La sua raccolta inedita di poesie Vora, di cui si presentano dei testi, è menzione d’onore al Premio Lorenzo Montano 2021; finalista al Premio di Letteratura Contemporanea Bologna in Lettere 2022; seconda classificata al III Premio Letterario nazionale Gianmario Lucini 2022.

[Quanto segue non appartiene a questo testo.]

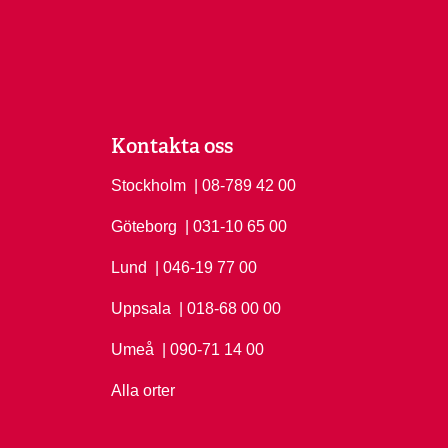
Kontakta oss
Stockholm
Ring Stockholm på
| 08-789 42 00
Göteborg
Ring Göteborg på
| 031-10 65 00
Lund
Ring Lund på
| 046-19 77 00
Uppsala
Ring Uppsala på
| 018-68 00 00
Umeå
Ring Umeå på
| 090-71 14 00
Alla orter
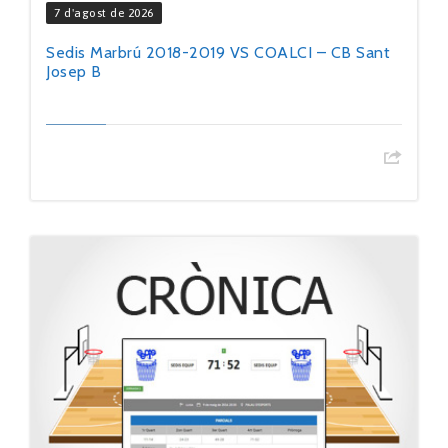
7 d'agost de 2026
Sedis Marbrú 2018-2019 VS COALCI – CB Sant
Josep B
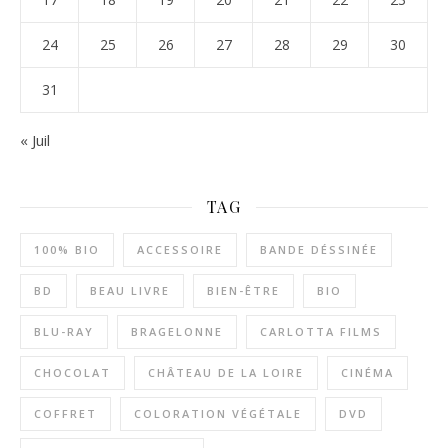
24
25
26
27
28
29
30
31
« Juil
TAG
100% BIO
ACCESSOIRE
BANDE DÉSSINÉE
BD
BEAU LIVRE
BIEN-ÊTRE
BIO
BLU-RAY
BRAGELONNE
CARLOTTA FILMS
CHOCOLAT
CHÂTEAU DE LA LOIRE
CINÉMA
COFFRET
COLORATION VÉGÉTALE
DVD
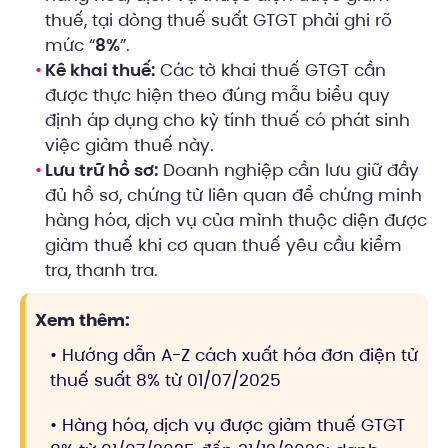
thuế, tại dòng thuế suất GTGT phải ghi rõ
mức “
8%
”.
Kê khai thuế:
Các tờ khai thuế GTGT cần
được thực hiện theo đúng mẫu biểu quy
định áp dụng cho kỳ tính thuế có phát sinh
việc giảm thuế này.
Lưu trữ hồ sơ:
Doanh nghiệp cần lưu giữ đầy
đủ hồ sơ, chứng từ liên quan để chứng minh
hàng hóa, dịch vụ của mình thuộc diện được
giảm thuế khi cơ quan thuế yêu cầu kiểm
tra, thanh tra.
Xem thêm:
• Hướng dẫn A-Z cách xuất hóa đơn điện tử
thuế suất 8% từ 01/07/2025
• Hàng hóa, dịch vụ được giảm thuế GTGT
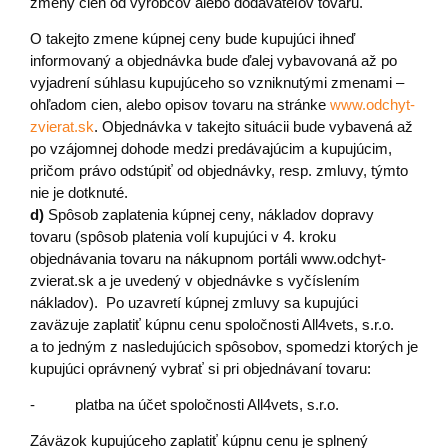
zmeny cien od výrobcov alebo dodávateľov tovaru.
O takejto zmene kúpnej ceny bude kupujúci ihneď
informovaný a objednávka bude ďalej vybavovaná až po
vyjadrení súhlasu kupujúceho so vzniknutými zmenami –
ohľadom cien, alebo opisov tovaru na stránke
www.odchyt-
zvierat.sk
. Objednávka v takejto situácii bude vybavená až
po vzájomnej dohode medzi predávajúcim a kupujúcim,
pričom právo odstúpiť od objednávky, resp. zmluvy, týmto
nie je dotknuté.
d)
Spôsob zaplatenia kúpnej ceny, nákladov dopravy
tovaru (spôsob platenia volí kupujúci v 4. kroku
objednávania tovaru na nákupnom portáli www.odchyt-
zvierat.sk a je uvedený v objednávke s vyčíslením
nákladov). Po uzavretí kúpnej zmluvy sa kupujúci
zaväzuje zaplatiť kúpnu cenu spoločnosti All4vets, s.r.o.
a to jedným z nasledujúcich spôsobov, spomedzi ktorých je
kupujúci oprávnený vybrať si pri objednávaní tovaru:
- platba na účet spoločnosti All4vets, s.r.o.
Záväzok kupujúceho zaplatiť kúpnu cenu je splnený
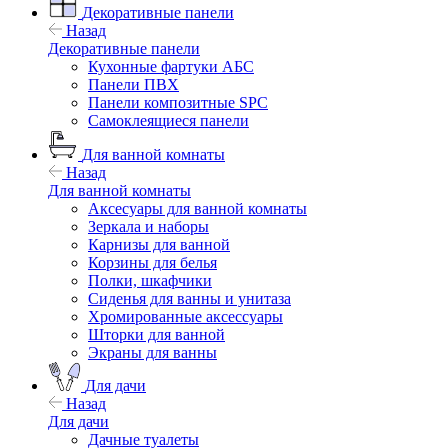
Декоративные панели
Назад
Декоративные панели
Кухонные фартуки АБС
Панели ПВХ
Панели композитные SPC
Самоклеящиеся панели
Для ванной комнаты
Назад
Для ванной комнаты
Аксесуары для ванной комнаты
Зеркала и наборы
Карнизы для ванной
Корзины для белья
Полки, шкафчики
Сиденья для ванны и унитаза
Хромированные аксессуары
Шторки для ванной
Экраны для ванны
Для дачи
Назад
Для дачи
Дачные туалеты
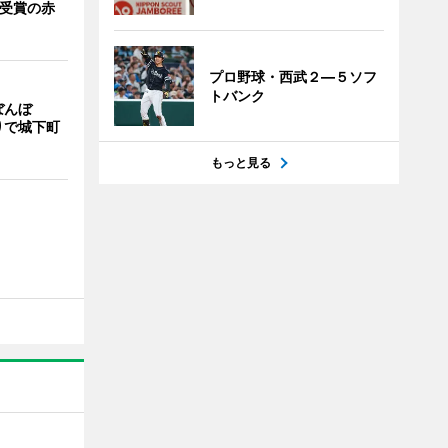
賞受賞の赤
プロ野球・西武２―５ソフ
トバンク
ぼんぼ
りで城下町
もっと見る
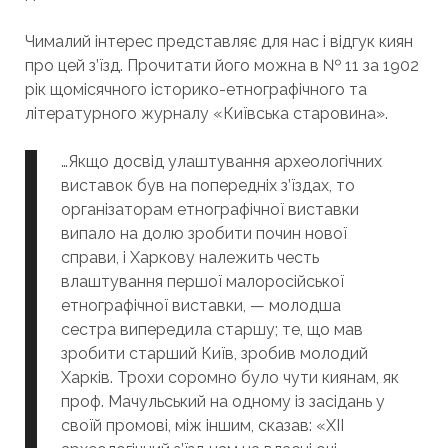
Чималий інтерес представляє для нас і відгук киян
про цей з’їзд. Прочитати його можна в № 11 за 1902
рік щомісячного історико-етнографічного та
літературного журналу «Київська старовина».
…Якщо ​​досвід улаштування археологічних
виставок був на попередніх з’їздах, то
організаторам етнографічної виставки
випало на долю зробити почин нової
справи, і Харкову належить честь
влаштування першої малоросійської
етнографічної виставки, — молодша
сестра випередила старшу; те, що мав
зробити старший Київ, зробив молодий
Харків. Трохи соромно було чути киянам, як
проф. Мачульський на одному із засідань у
своїй промові, між іншим, сказав: «XII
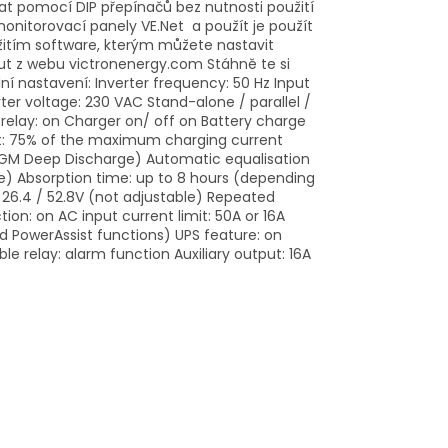
at pomocí DIP přepínačů bez nutnosti použití
monitorovací panely VE.Net a použít je použít
žitím software, kterým můžete nastavit
t z webu victronenergy.com Stáhně te si
ní nastavení: Inverter frequency: 50 Hz Input
ter voltage: 230 VAC Stand-alone / parallel /
elay: on Charger on/ off on Battery charge
t: 75% of the maximum charging current
n AGM Deep Discharge) Automatic equalisation
pe) Absorption time: up to 8 hours (depending
 / 26.4 / 52.8V (not adjustable) Repeated
tion: on AC input current limit: 50A or 16A
d PowerAssist functions) UPS feature: on
e relay: alarm function Auxiliary output: 16A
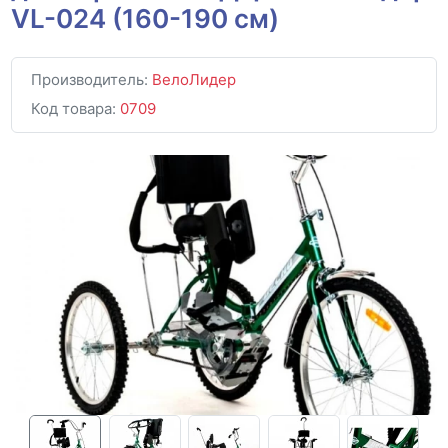
VL-024 (160-190 см)
Производитель:
ВелоЛидер
Код товара:
0709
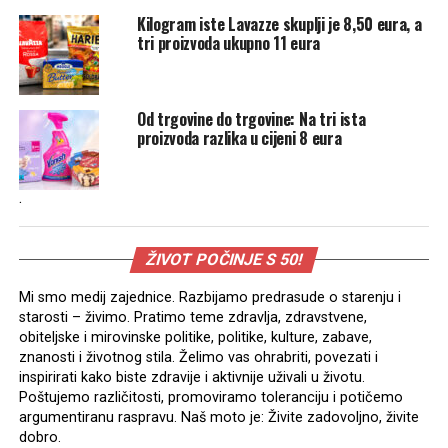
Kilogram iste Lavazze skuplji je 8,50 eura, a
tri proizvoda ukupno 11 eura
Od trgovine do trgovine: Na tri ista
proizvoda razlika u cijeni 8 eura
.
ŽIVOT POČINJE S 50!
Mi smo medij zajednice. Razbijamo predrasude o starenju i
starosti – živimo. Pratimo teme zdravlja, zdravstvene,
obiteljske i mirovinske politike, politike, kulture, zabave,
znanosti i životnog stila. Želimo vas ohrabriti, povezati i
inspirirati kako biste zdravije i aktivnije uživali u životu.
Poštujemo različitosti, promoviramo toleranciju i potičemo
argumentiranu raspravu. Naš moto je: Živite zadovoljno, živite
dobro.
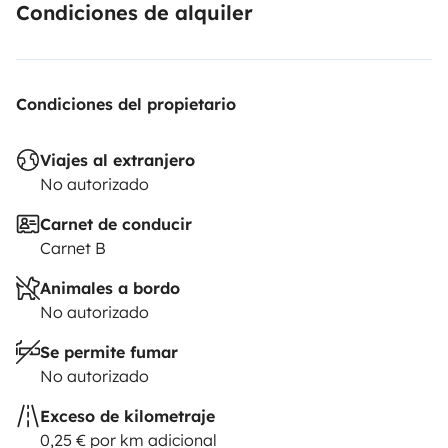
Condiciones de alquiler
Condiciones del propietario
Viajes al extranjero
No autorizado
Carnet de conducir
Carnet B
Animales a bordo
No autorizado
Se permite fumar
No autorizado
Exceso de kilometraje
0,25 € por km adicional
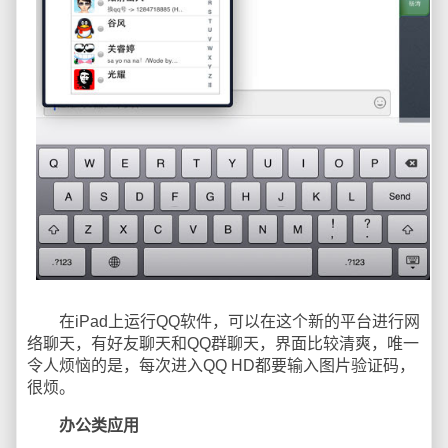
在iPad上运行QQ软件，可以在这个新的平台进行网
络聊天，有好友聊天和QQ群聊天，界面比较清爽，唯一
令人烦恼的是，每次进入QQ HD都要输入图片验证码，
很烦。
办公类应用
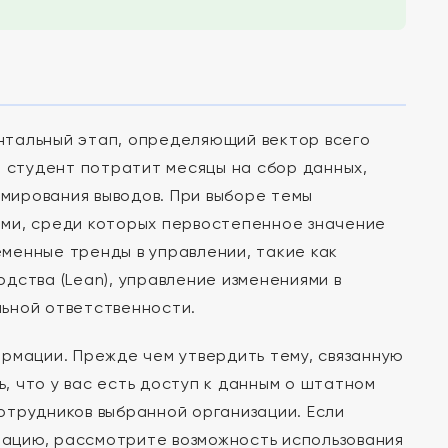
нтальный этап, определяющий вектор всего
о студент потратит месяцы на сбор данных,
мирования выводов. При выборе темы
ями, среди которых первостепенное значение
менные тренды в управлении, такие как
дства (Lean), управление изменениями в
ьной ответственности.
рмации. Прежде чем утвердить тему, связанную
 что у вас есть доступ к данным о штатном
отрудников выбранной организации. Если
ацию, рассмотрите возможность использования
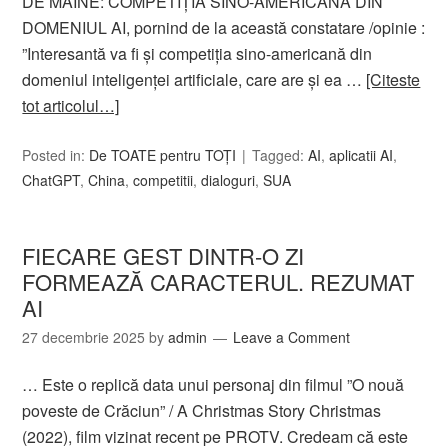
DE MÂINE: COMPETIȚIA SINO-AMERICANĂ DIN
DOMENIUL AI, pornind de la această constatare /opinie :
”Interesantă va fi și competiția sino-americană din
domeniul inteligenței artificiale, care are și ea …
[Citeste
tot articolul…]
Posted in:
De TOATE pentru TOȚI
Tagged:
AI
,
aplicatii AI
,
ChatGPT
,
China
,
competitii
,
dialoguri
,
SUA
FIECARE GEST DINTR-O ZI
FORMEAZĂ CARACTERUL. REZUMAT
AI
27 decembrie 2025
by
admin
Leave a Comment
… Este o replică data unui personaj din filmul ”O nouă
poveste de Crăciun” / A Christmas Story Christmas
(2022), film vizinat recent pe PROTV. Credeam că este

Mara Venuto è in possesso di un ricco strumentario poetico, fatto di fertilità immaginifica e sapienza figurale, col quale dà colore alle proprie visioni e inquietudini. Le raccolte Questa polvere la sparge il vento (Edit@, 2019) e La lingua della città (Delta 3, 2021) mi sembravano preannunciare una composizione tra rabbia (si pensi a tutti i significati che l’elemento polvere può avere per Taranto e la sua gente) e stanca incomunicabilità (dove lingua è sia linguaggio di mancato incontro che spazio fisico urbano) per la città che si ama e da cui la vita ci fa prendere distanza. La nuova prova, di cui si anticipa qui una decina di liriche, prende il nome di Vora, termine pugliese per “voragine, inghiottitoio”: sprofondamento spontaneo, per erosione calcarea o crollo. Verrebbe in mente, leggendo, una intuizione del miglior Sereni: «Si fanno versi per scrollare un peso / e passare al seguente»; solo che qui il peso in caduta trascina volutamente con sé anche l’io poetante. Può accompagnarci il mito di Anfiarao, uno dei sette contro Tebe, irriso da Dante nella quarta bolgia per le sue virtù profetiche (e la miglior poesia è spesso profezia); in realtà non ucciso, anzi salvato da Zeus quando, proprio tramite una vora aperta dal fulmine, lo fa precipitare dal teatro di guerra direttamente in Ade. In queste poesie la caduta nella voragine è una amara, severa introspezione che non fa prigionieri e fonde incipit e finale, giovinezza e maturità. Con Eliot, passato presente e futuro si contengono vicendevolmente. Se la caduta sia condanna o salvezza lo dirà la pienezza della raccolta; apprezzandone questo assaggio, possiamo ipotizzare che l’Ade di Mara Venuto, quella “composizione”; da cui siamo partiti, sia quel senso di vicinanza-eppure-esilio dalla città natale, essa stessa in un limbo di attesa; un senso vissuto in equilibrio tra «acido / nella sacca gastrica» e malinconica contemplazione di un giardino che non può essere mare.